Try it » Each line of the data should be repeated precisely.
*** Given data
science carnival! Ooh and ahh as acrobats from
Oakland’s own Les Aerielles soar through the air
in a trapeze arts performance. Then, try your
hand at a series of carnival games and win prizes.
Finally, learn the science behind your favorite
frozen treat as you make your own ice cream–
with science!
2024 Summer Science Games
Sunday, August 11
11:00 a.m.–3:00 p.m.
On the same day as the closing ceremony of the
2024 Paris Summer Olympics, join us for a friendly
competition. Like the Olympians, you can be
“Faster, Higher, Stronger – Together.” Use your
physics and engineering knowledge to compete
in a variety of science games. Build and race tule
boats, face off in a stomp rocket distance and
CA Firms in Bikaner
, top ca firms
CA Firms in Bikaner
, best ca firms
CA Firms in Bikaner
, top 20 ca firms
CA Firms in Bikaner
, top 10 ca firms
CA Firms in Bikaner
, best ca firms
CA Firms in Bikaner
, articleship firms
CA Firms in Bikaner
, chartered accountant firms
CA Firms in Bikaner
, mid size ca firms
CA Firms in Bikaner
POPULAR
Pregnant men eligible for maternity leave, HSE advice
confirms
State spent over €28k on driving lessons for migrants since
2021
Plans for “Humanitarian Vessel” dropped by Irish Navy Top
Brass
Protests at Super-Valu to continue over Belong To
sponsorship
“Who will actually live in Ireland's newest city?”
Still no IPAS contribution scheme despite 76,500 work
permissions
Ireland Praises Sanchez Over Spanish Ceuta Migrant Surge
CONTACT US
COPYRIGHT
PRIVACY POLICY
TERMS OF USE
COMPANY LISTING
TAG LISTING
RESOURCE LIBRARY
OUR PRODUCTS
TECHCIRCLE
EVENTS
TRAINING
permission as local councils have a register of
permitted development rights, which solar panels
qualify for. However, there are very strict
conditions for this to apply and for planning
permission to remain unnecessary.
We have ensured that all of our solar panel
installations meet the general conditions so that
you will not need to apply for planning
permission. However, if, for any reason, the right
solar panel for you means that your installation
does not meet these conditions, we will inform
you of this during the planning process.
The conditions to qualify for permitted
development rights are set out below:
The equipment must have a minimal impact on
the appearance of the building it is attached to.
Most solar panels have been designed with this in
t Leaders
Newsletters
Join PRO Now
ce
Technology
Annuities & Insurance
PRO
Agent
******
Output »
science carnival! Ooh and ahh as acrobats from
Oakland’s own Les Aerielles soar through the air
in a trapeze arts performance. Then, try your
hand at a series of carnival games and win prizes.
Finally, learn the science behind your favorite
frozen treat as you make your own ice cream–
with science!
2024 Summer Science Games
Sunday, August 11
11:00 a.m.–3:00 p.m.
On the same day as the closing ceremony of the
2024 Paris Summer Olympics, join us for a friendly
competition. Like the Olympians, you can be
“Faster, Higher, Stronger – Together.” Use your
physics and engineering knowledge to compete
in a variety of science games. Build and race tule
boats, face off in a stomp rocket distance and
CA Firms in Bikaner
, top ca firms
CA Firms in Bikaner
, best ca firms
CA Firms in Bikaner
, top 20 ca firms
CA Firms in Bikaner
, top 10 ca firms
CA Firms in Bikaner
, best ca firms
CA Firms in Bikaner
, articleship firms
CA Firms in Bikaner
, chartered accountant firms
CA Firms in Bikaner
, mid size ca firms
CA Firms in Bikaner
POPULAR
Pregnant men eligible for maternity leave, HSE advice
confirms
State spent over €28k on driving lessons for migrants since
2021
Plans for “Humanitarian Vessel” dropped by Irish Navy Top
Brass
Protests at Super-Valu to continue over Belong To
sponsorship
“Who will actually live in Ireland's newest city?”
Still no IPAS contribution scheme despite 76,500 work
permissions
Ireland Praises Sanchez Over Spanish Ceuta Migrant Surge
CONTACT US
COPYRIGHT
PRIVACY POLICY
TERMS OF USE
COMPANY LISTING
TAG LISTING
RESOURCE LIBRARY
OUR PRODUCTS
TECHCIRCLE
EVENTS
TRAINING
permission as local councils have a register of
permitted development rights, which solar panels
qualify for. However, there are very strict
conditions for this to apply and for planning
permission to remain unnecessary.
We have ensured that all of our solar panel
installations meet the general conditions so that
you will not need to apply for planning
permission. However, if, for any reason, the right
solar panel for you means that your installation
does not meet these conditions, we will inform
you of this during the planning process.
The conditions to qualify for permitted
development rights are set out below:
The equipment must have a minimal impact on
the appearance of the building it is attached to.
Most solar panels have been designed with this in
t Leaders
Newsletters
Join PRO Now
ce
Technology
Annuities & Insurance
PRO
Agent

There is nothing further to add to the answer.